— PROMPT —
The records below are split into lines. How many of those lines contain the string "Featured"? Reply with the number only.

──────── EXTRACTED ENTRIES

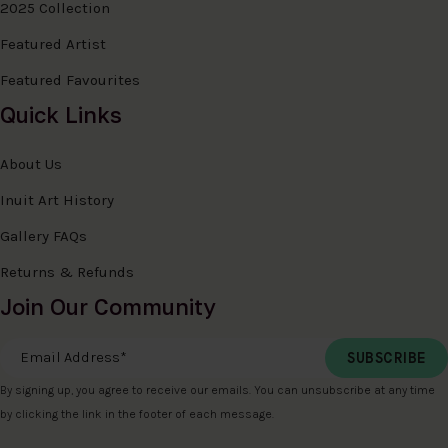
2025 Collection
Featured Artist
Featured Favourites
Quick Links
About Us
Inuit Art History
Gallery FAQs
Returns & Refunds
Join Our Community
Email Address
*
By signing up, you agree to receive our emails. You can unsubscribe at any time
by clicking the link in the footer of each message.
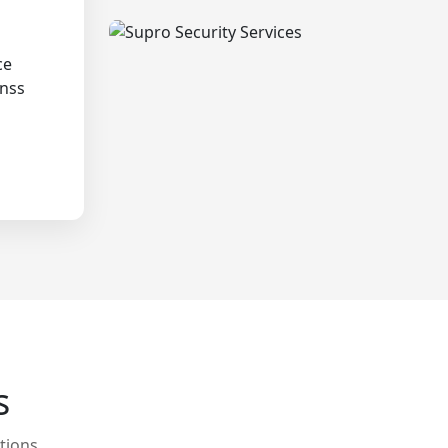
ce
onss
s
tions.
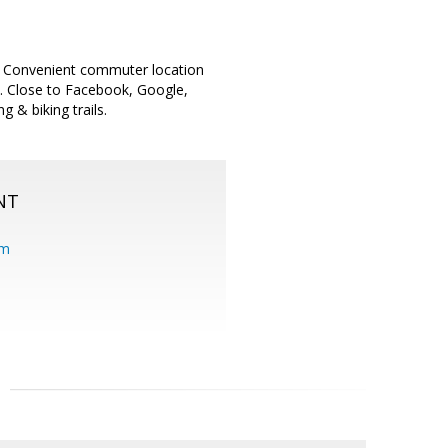
. Convenient commuter location
s. Close to Facebook, Google,
 & biking trails.
NT
om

────────────────

— RESPONSE AREA —
2